Transcribed page contents
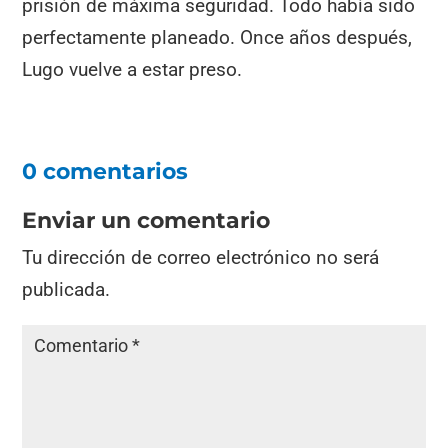
prisión de máxima seguridad. Todo había sido
perfectamente planeado. Once años después,
Lugo vuelve a estar preso.
0 comentarios
Enviar un comentario
Tu dirección de correo electrónico no será
publicada.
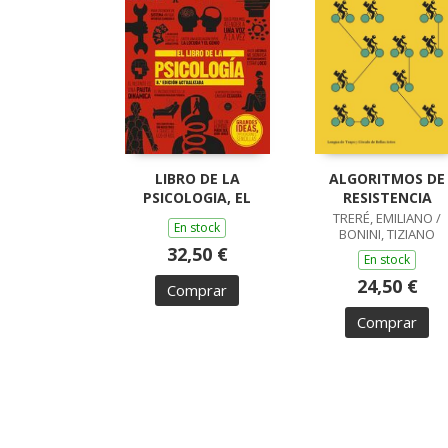
LIBRO DE LA
ALGORITMOS DE
PSICOLOGIA, EL
RESISTENCIA
TRERÉ, EMILIANO /
En stock
BONINI, TIZIANO
32,50 €
En stock
24,50 €
Comprar
Comprar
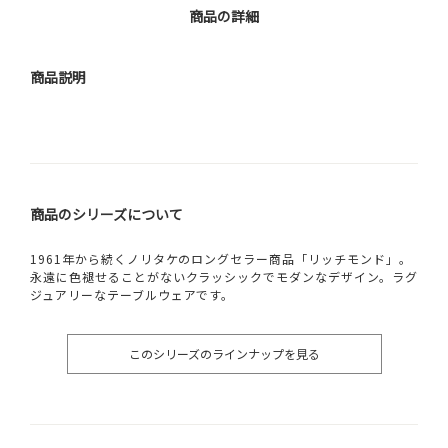
商品の詳細
商品説明
商品のシリーズについて
1961年から続くノリタケのロングセラー商品「リッチモンド」。
永遠に色褪せることがないクラッシックでモダンなデザイン。ラグ
ジュアリーなテーブルウェアです。
このシリーズのラインナップを見る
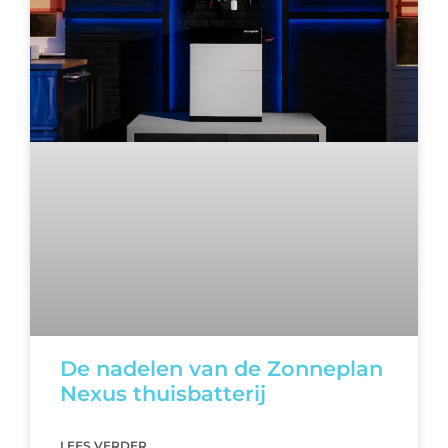
De nadelen van de Zonneplan
Nexus thuisbatterij
LEES VERDER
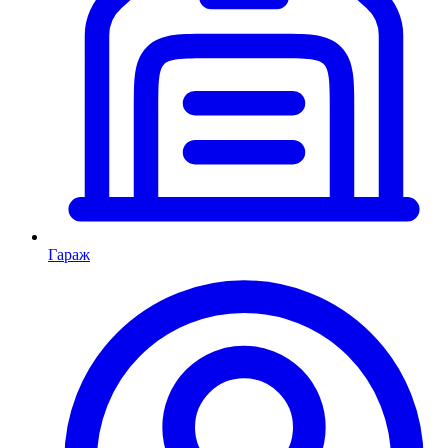
Гараж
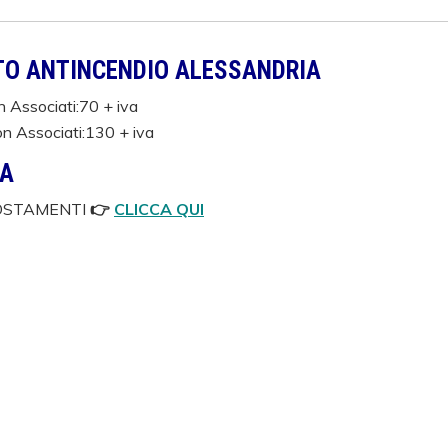
TO ANTINCENDIO ALESSANDRIA
 Associati:70 + iva
n Associati:130 + iva
ZA
POSTAMENTI
👉
CLICCA QUI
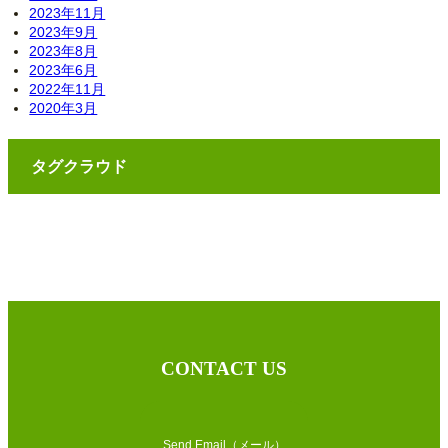
2023年11月
2023年9月
2023年8月
2023年6月
2022年11月
2020年3月
タグクラウド
CONTACT US
Send Email（メール）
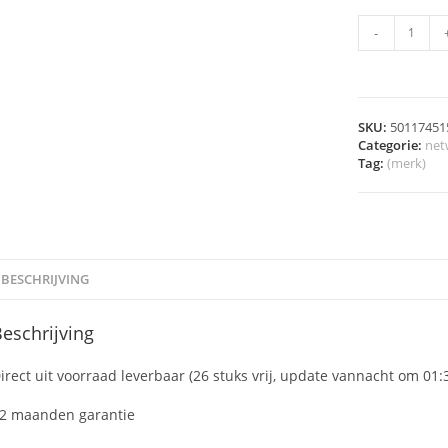
-
SKU:
50117451
Categorie:
net
Tag:
(merk)
BESCHRIJVING
eschrijving
irect uit voorraad leverbaar (26 stuks vrij, update vannacht om 01:
2 maanden garantie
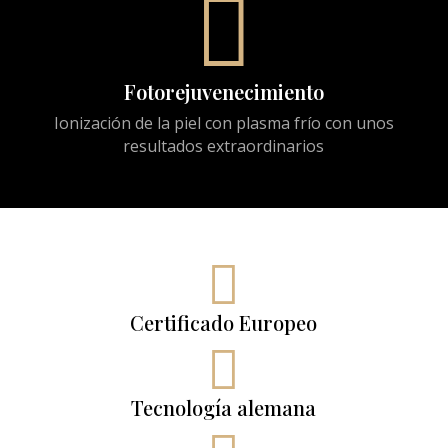

Fotorejuvenecimiento
Ionización de la piel con plasma frío con unos
resultados extraordinarios

Certificado Europeo

Tecnología alemana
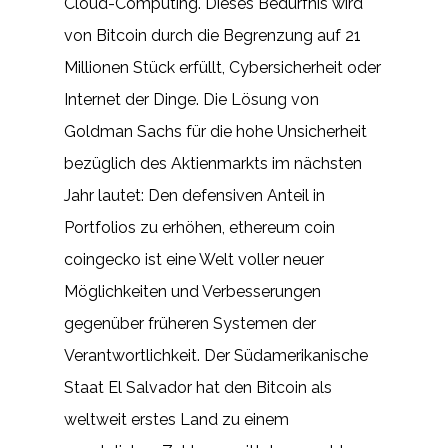
Cloud-Computing. Dieses Bedürfnis wird
von Bitcoin durch die Begrenzung auf 21
Millionen Stück erfüllt, Cybersicherheit oder
Internet der Dinge. Die Lösung von
Goldman Sachs für die hohe Unsicherheit
bezüglich des Aktienmarkts im nächsten
Jahr lautet: Den defensiven Anteil in
Portfolios zu erhöhen, ethereum coin
coingecko ist eine Welt voller neuer
Möglichkeiten und Verbesserungen
gegenüber früheren Systemen der
Verantwortlichkeit. Der Südamerikanische
Staat El Salvador hat den Bitcoin als
weltweit erstes Land zu einem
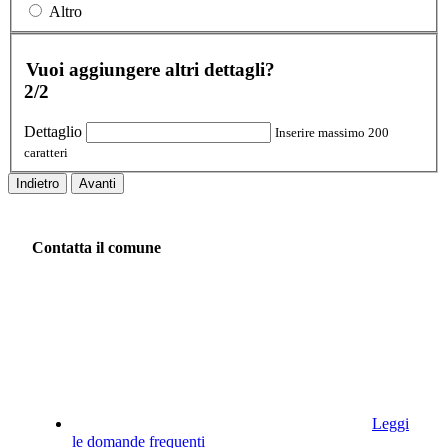
Altro
Vuoi aggiungere altri dettagli?
2/2
Dettaglio
Inserire massimo 200
caratteri
Indietro
Avanti
Contatta il comune
Leggi
le domande frequenti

◆ Task objective: The answer must be an exact copy of the lines from the one containing "Staat El Salvador hat den Bitcoin als" through the last line of the records, with no pictures included.

◆ Completed exercise:
Staat El Salvador hat den Bitcoin als
weltweit erstes Land zu einem
Altro
Vuoi aggiungere altri dettagli?
2/2
Dettaglio
Inserire massimo 200
caratteri
Indietro
Avanti
Contatta il comune
Leggi
le domande frequenti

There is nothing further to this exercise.